Researchers from Oxford University looked at answers to a questionnaire on social and sexual attitudes collected from almost 600 North American and British people. They also measured the right index finger (the one nearest the thumb) and ring finger (nearest the pinky) and established a ratio. The shorter the index finger is compared to the ring finger — called a "2D:4D ratio" — the more testosterone exposure the person is believed to have had prenatally.

Their findings were published in the journal Biology Letters.

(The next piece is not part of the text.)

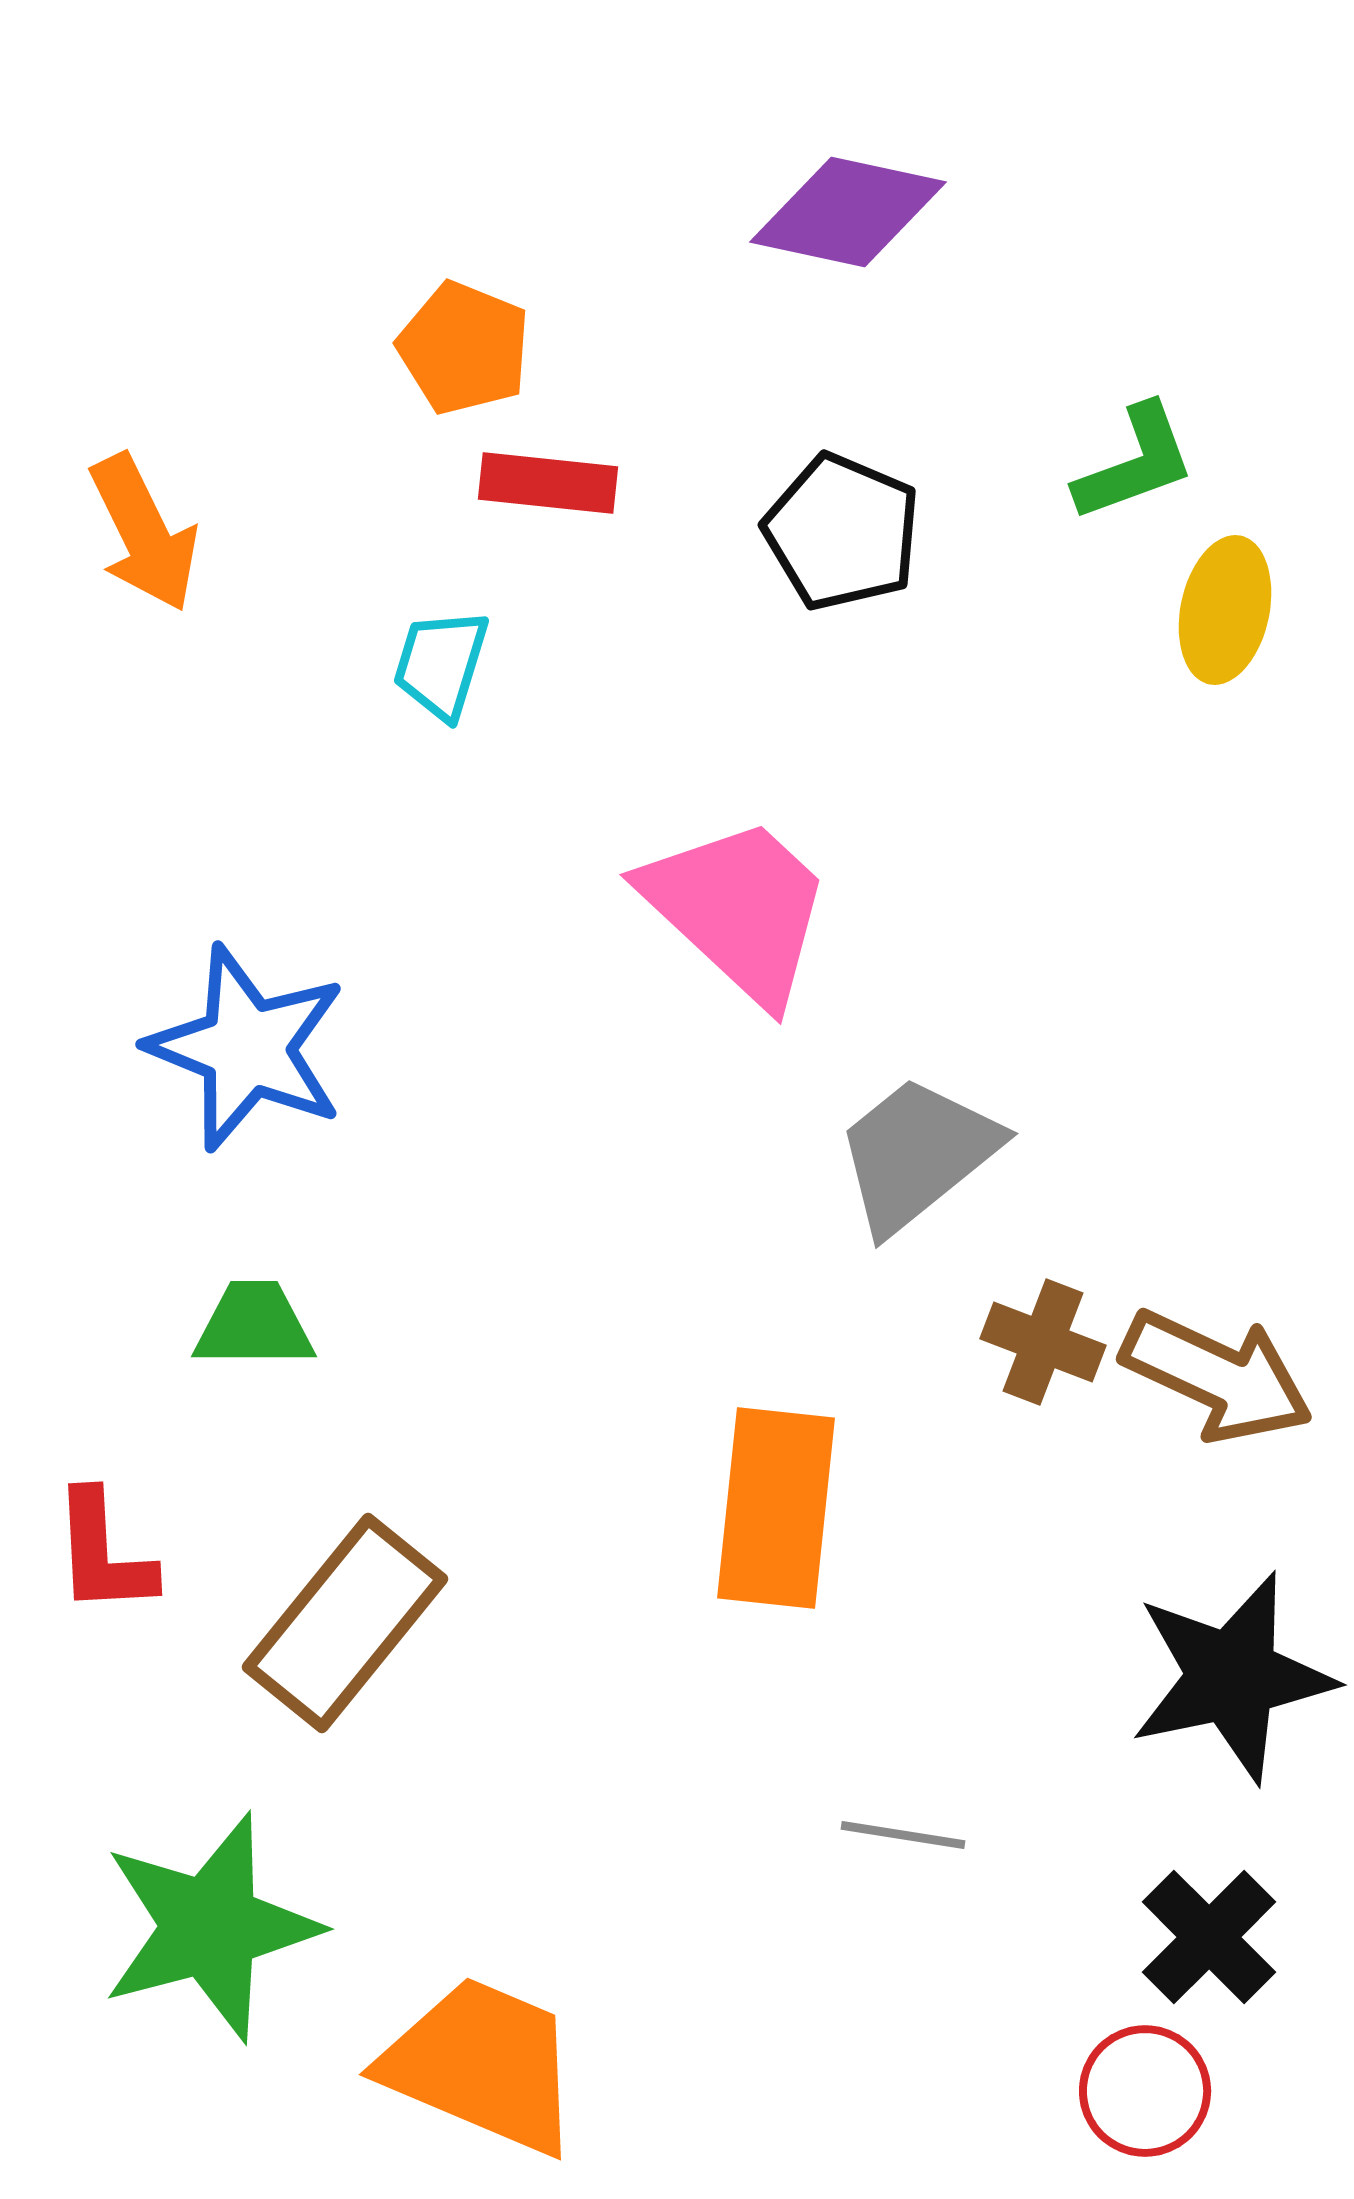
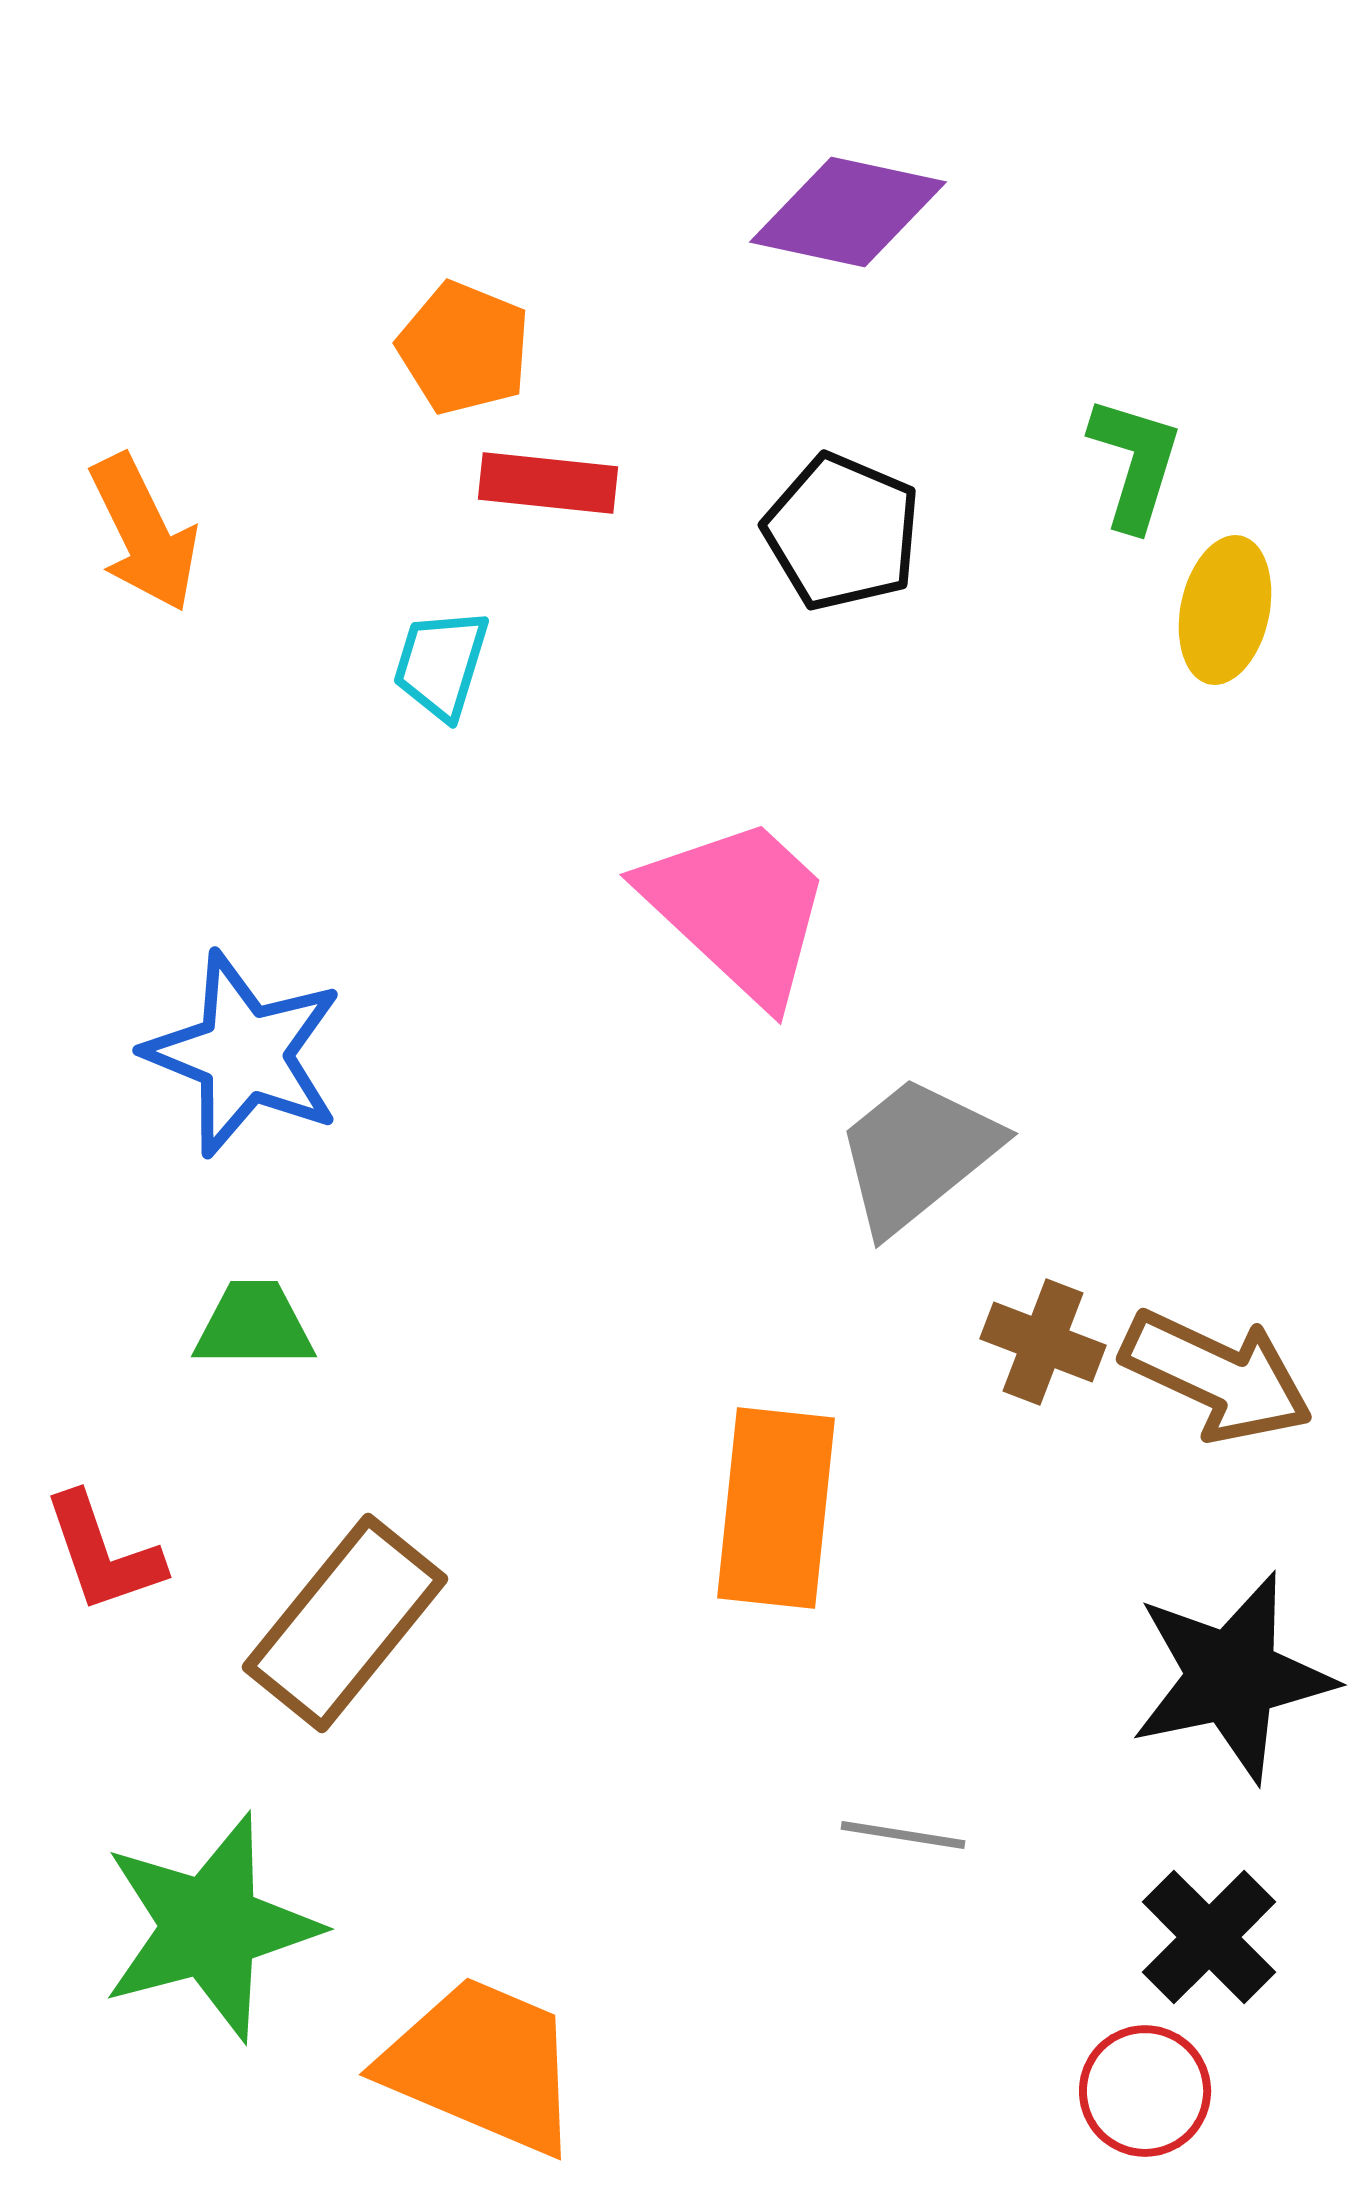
green L-shape: rotated 53 degrees counterclockwise
blue star: moved 3 px left, 6 px down
red L-shape: rotated 16 degrees counterclockwise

Earlier research indicates higher levels of fetal testosterone and greater sexual promiscuity as an adult seem to go together. "While not predictive of individual behavior, the length of the ring finger versus the index finger can help identify the group of people who are more likely to be promiscuous," the researchers said in a written statement.

“This research suggests that there may be two distinct types of individuals within each sex, pursuing different mating strategies,” Dr. Rafael Wlodarski, a postdoctorate researcher at Oxford University, told the Daily Mail. “We observed what appears to be a cluster of males and a cluster of females who are more inclined to ‘stay,’ with a separate cluster of males and females being more inclined to ‘stray’ when it comes to sexual relationships.”

But he added that "...these differences are very subtle and are only visible when we look at large groups of people. We cannot really predict who is going to be more or less faithful.”

An article in The Blaze noted: "Males, overall, were found to be more promiscuous and to display more testosterone exposure in the womb than females; monogamy was slightly favored among females, according to the study’s abstract."